Lorenz’s work that accidentally led to this understanding and demonstration of chaos theory dated back to the preceding decade. In 1961 (in an era of limited computer power) he was performing a study of weather prediction, employing a computer model for his simulations. In wanting to run his simulation again, he rounded the variables from six to three digits, assuming that such an ever-so-tiny change couldn’t matter to the results — a commonsense expectation at the time. However, to the astonishment of Lorenz, the computer model resulted in weather predictions that radically differed from the first run — all the more so the longer the model ran using the slightly truncated initial conditions. This serendipitous event, though initially garnering little attention among Lorenz's academic peers, eventually ended up setting the stage for chaos theory.

Lorenz’s contributions came to qualify the classical laws of Nature represented by Isaac Newton, whose Mathematical Principles of Natural Philosophy three hundred-plus years earlier famously laid out a well-ordered, mechanical system — epically reducing the universe to ‘clockwork’ precision and predictability. It provided us, and still does, with a sufficiently workable approximation of the world we live in.

No allowance, in the preceding descriptions, for indeterminacy and unpredictability. That said, an important exception to determinism would require venturing beyond the macroscopic systems of the classical world into the microscopic systems of the quantum mechanical world — where indeterminism (probability) prevails. Today, some people construe the classical string of causes and effects and clockwork-like precision as perhaps pointing to an original cause in the form of some ultimate designer of the universe, or more simply a god — predetermining how the universe’s history is to unfold.

It is not the case, as has been thought too ambitiously by some, that all that humankind needs to do is get cleverer at acquiring deeper understanding, and dismiss any notion of limitations, in order to render everything predictable. Conforming to this reasoning, the 18th century Dutch thinker, Baruch Spinoza, asserted,
‘Nothing in Nature is random. . . . A thing appears random only through the incompleteness of our knowledge’.

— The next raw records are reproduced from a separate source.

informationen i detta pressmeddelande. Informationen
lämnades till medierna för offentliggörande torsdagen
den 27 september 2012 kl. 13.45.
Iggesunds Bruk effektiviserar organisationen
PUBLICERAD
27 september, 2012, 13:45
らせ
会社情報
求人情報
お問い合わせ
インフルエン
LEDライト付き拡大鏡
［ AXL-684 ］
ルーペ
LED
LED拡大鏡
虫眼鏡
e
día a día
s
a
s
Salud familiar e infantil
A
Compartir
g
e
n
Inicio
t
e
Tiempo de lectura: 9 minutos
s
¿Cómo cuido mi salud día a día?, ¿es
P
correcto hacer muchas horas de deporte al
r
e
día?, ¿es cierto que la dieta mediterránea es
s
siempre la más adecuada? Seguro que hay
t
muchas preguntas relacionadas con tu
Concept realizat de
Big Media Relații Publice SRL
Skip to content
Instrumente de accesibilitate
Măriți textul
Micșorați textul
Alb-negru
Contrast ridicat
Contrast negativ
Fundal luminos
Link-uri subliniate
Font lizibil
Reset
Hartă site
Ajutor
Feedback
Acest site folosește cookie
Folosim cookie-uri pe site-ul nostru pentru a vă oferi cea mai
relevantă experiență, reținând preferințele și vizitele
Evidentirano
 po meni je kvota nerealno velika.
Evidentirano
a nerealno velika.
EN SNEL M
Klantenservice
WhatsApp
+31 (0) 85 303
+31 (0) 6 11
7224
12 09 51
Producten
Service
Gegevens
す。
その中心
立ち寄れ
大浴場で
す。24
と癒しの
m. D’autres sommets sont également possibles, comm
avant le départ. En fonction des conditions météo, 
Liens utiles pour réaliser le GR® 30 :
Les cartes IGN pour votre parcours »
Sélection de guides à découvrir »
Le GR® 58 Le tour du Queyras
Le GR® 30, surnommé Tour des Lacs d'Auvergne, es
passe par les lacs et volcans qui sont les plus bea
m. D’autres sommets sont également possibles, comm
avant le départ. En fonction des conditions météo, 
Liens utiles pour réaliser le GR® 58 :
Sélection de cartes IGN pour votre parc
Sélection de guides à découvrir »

*Another example of chaos is brain activity, where a thought and the originating firing of neurons — among the staggering ninety billion neurons, one hundred trillion synapses, and unimaginable alternative pathways — results in the unpredictable, near-infinite sequence of electromechanical transmissions. Such exquisite goings-on may well have implications for consciousness and free will. Since consciousness is the root of self-identity — our own identity, and that of others — it matters that consciousness is simultaneously the product of, and subject to, the nonlinear complexity and unpredictability associated with chaos. The connections are embedded in realism. The saving grace is that cause-and-effect and determinism are, however, still in play in all possible permutations of how individual consciousness and the universe subtly connect.